Have clear team structures been created?
This refers to task design, team composition, norms of conduct, the number of members and approach to tasks. A team needs to be small enough that it can work together effectively and be engaged in tasks that make sense to be done by a team. They also need to agree on team norms around how they will work together.
Is there a supportive organisational context?
Most people understand the impact of the wider organisational context on the performance of their team. In a supportive organisational context, appropriate resources are provided, team performance (as opposed to individual performance) is rewarded, and there is access to relevant training and development, and effective information systems. These organisational structures and systems can either help or hinder the work of the team.
Is someone accountable for coaching the team?
If the team has been well-designed with the essential and enabling factors attended to, then it can benefit from team coaching. The team coach needs to have an understanding of team effectiveness and group dynamics and works with the whole team, individually and together, to help them make the most effective use of their resources
Important tips for supporting remote teams
- Promote interdependence between team members
Make sure that when team members come together, they are focused on collective work. Lengthy work-in-progress conversations or general updates can create a negative impact on the motivation of the group. Peer consultation is a way to create interdependence, motivation and social support between team members.
- Reaffirm the purpose of the team
Team members need to know what the purpose of the team is and to have a sense that what they are working on is consequential and focused on a compelling future goal. If the team has recently transitioned to remote working there may be things that need to be set aside for now. Engage the team with the consequentiality of the work that they are doing and allow them to decide which priorities need to be addressed.
- Set short terms goals and conduct Before Action Reviews
Having clear goals and talking about how these will be achieved is a way to establish group norms. Ask, what is it that the team must do to achieve these goals? What must the team not do? Review and re-establish team norms of working together which may change if the team doesn’t usually work together remotely.
- Promote collaborative practices
Leaders can tend to become more directive when leading remote teams and this can be a step back from shared authority which may have been developed in the team. Look for ways to share the leadership role and to create cycles of learning to identify potential challenges and reflect on lessons learned.

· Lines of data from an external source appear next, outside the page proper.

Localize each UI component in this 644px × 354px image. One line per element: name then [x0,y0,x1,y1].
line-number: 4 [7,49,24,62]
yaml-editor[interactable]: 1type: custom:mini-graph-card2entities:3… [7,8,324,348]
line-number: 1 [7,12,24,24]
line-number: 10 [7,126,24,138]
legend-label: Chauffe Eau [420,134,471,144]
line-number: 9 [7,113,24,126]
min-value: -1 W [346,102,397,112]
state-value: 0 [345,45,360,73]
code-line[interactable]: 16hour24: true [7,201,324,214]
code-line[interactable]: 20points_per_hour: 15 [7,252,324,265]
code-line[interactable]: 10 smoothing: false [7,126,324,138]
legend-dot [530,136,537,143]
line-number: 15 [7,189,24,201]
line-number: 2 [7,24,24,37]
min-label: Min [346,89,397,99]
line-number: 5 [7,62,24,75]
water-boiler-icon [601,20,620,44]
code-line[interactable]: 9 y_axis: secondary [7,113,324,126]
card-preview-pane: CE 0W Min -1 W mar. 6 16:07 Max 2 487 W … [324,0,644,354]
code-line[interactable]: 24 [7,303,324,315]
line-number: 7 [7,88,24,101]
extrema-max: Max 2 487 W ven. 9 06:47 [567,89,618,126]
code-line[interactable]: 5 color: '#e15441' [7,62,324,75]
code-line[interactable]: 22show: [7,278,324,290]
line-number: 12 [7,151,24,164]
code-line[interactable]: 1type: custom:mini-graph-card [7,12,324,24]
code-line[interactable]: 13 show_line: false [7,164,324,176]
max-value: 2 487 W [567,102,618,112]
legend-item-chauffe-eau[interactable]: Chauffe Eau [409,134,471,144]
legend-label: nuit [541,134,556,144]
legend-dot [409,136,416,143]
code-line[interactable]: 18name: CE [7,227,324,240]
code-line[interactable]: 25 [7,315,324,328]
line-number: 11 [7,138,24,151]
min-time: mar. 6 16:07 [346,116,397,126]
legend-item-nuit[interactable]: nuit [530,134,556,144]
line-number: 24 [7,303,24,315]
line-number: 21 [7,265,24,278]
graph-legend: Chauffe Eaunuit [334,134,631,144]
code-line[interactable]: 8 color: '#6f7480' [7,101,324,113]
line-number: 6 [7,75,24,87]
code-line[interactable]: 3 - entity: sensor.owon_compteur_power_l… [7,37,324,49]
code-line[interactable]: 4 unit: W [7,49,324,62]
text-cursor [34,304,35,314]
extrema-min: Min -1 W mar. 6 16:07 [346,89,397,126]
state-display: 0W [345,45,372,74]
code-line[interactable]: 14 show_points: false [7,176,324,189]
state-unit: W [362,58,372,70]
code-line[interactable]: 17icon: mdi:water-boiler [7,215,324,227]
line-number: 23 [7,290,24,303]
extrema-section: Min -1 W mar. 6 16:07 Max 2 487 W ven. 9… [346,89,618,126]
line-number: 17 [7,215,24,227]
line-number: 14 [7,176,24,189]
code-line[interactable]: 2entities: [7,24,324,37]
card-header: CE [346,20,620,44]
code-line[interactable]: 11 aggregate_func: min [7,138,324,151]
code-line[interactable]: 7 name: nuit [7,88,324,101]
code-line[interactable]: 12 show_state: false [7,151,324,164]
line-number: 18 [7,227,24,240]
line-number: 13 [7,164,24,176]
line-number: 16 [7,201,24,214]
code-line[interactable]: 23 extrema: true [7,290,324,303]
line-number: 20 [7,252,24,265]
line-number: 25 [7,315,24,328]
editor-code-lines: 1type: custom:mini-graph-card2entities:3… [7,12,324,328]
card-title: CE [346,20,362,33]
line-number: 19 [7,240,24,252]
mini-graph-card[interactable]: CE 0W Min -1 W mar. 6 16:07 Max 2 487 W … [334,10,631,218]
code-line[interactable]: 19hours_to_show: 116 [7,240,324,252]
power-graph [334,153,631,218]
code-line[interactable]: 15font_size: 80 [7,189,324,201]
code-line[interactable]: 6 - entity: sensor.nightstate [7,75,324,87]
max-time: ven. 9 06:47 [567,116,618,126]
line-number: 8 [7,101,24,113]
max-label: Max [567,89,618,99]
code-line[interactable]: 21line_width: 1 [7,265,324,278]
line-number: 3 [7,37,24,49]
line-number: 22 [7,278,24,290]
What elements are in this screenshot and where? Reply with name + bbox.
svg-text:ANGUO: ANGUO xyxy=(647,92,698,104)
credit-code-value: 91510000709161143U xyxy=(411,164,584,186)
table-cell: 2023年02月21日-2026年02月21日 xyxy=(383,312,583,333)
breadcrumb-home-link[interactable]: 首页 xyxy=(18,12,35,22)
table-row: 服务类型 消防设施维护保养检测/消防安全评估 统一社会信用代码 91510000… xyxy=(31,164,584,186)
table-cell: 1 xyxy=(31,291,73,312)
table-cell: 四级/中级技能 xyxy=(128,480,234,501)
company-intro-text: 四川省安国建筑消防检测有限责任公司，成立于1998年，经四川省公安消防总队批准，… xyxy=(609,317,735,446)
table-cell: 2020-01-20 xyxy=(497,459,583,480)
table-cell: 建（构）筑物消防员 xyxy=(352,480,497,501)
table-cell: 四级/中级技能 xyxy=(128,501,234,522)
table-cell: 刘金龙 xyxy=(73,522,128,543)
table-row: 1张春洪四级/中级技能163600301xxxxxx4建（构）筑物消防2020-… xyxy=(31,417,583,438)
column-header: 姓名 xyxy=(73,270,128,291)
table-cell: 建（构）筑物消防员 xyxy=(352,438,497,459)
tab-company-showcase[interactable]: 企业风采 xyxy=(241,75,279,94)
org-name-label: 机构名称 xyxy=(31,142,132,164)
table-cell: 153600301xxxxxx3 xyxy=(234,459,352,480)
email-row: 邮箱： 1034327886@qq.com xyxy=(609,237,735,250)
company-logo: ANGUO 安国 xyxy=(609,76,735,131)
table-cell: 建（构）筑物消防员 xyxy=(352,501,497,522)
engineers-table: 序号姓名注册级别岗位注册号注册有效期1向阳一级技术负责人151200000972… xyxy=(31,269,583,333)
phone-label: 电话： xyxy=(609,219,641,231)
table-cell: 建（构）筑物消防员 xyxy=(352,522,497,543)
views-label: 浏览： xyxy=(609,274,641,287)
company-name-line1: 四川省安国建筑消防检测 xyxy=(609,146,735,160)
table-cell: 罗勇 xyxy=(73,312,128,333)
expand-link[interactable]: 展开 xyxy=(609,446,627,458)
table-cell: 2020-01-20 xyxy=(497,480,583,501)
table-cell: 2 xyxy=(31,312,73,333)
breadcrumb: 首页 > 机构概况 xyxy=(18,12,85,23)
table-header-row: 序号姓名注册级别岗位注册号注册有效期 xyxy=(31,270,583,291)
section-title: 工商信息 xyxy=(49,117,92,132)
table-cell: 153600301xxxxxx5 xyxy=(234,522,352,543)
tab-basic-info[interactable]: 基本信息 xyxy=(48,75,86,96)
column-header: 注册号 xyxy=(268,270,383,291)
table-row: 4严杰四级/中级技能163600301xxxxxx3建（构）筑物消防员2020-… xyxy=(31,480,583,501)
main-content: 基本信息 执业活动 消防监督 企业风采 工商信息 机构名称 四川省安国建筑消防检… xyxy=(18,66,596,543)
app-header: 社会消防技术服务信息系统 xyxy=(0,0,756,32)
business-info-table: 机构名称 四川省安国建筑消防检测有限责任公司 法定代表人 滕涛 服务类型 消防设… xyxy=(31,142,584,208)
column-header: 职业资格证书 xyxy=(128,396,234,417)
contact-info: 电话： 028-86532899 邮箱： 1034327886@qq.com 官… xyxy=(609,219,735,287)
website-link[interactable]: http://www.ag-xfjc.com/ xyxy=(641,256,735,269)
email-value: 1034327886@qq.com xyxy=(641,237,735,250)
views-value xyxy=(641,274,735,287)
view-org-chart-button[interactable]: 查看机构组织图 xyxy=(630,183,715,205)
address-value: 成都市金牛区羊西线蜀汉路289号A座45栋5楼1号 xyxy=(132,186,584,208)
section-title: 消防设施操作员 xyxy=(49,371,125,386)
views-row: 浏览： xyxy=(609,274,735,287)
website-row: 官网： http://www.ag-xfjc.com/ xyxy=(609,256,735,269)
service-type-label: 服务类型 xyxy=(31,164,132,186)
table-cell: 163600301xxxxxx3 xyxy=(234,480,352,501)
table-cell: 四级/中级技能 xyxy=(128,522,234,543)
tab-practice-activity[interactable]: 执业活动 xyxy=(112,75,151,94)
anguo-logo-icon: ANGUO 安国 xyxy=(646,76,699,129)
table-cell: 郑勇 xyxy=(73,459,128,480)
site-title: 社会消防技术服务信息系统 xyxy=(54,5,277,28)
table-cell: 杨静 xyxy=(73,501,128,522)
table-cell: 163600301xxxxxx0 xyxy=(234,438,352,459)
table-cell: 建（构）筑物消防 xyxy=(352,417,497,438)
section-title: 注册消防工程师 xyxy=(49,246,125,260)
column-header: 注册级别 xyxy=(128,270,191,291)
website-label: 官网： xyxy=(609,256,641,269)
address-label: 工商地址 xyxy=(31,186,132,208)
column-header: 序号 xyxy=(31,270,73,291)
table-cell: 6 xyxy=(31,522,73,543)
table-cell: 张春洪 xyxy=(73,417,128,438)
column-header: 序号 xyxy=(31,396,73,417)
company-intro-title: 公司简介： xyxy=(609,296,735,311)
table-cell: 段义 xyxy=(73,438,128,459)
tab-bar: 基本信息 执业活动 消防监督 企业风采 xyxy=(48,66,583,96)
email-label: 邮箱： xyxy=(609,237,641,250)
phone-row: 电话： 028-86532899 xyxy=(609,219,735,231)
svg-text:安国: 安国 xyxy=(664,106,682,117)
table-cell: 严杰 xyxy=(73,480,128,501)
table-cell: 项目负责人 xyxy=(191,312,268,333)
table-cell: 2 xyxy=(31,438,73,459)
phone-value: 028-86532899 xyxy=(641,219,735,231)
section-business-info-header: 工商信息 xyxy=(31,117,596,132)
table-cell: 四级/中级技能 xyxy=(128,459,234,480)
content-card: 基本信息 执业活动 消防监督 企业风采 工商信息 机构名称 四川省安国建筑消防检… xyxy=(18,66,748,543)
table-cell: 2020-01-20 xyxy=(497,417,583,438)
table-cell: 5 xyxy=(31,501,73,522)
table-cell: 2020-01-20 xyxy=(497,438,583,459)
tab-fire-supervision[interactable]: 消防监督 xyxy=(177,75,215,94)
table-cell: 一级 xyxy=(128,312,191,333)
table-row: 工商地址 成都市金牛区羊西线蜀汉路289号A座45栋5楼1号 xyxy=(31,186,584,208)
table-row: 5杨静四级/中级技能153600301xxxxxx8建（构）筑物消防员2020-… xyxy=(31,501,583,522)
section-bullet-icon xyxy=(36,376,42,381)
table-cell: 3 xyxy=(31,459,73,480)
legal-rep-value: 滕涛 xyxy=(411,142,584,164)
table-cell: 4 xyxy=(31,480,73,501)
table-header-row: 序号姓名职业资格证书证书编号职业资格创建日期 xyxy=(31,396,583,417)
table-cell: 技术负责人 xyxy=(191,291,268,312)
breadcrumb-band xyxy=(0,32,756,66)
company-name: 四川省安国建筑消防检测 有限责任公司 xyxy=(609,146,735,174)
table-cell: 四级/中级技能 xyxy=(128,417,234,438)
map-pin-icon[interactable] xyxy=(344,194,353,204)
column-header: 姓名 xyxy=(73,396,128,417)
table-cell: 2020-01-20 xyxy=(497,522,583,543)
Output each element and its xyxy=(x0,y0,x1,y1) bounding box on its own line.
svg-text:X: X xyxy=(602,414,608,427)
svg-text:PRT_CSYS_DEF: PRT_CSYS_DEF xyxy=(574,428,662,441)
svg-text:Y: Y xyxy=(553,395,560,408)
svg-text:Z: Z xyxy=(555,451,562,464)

An effective team will have a sense of performing and achieving their goals. The processes of the group will support the team’s work and will improve over time. Members of the team will value being part of the team and will have a sense of learning, growth and satisfaction through their role in the team.
Twiss, A. (2016). Executive Team Coaching: Is There an Impact on Team Effectiveness, and do Team Roles Matter? (Unpublished Masters thesis). Murdoch University. Perth, Western Australia.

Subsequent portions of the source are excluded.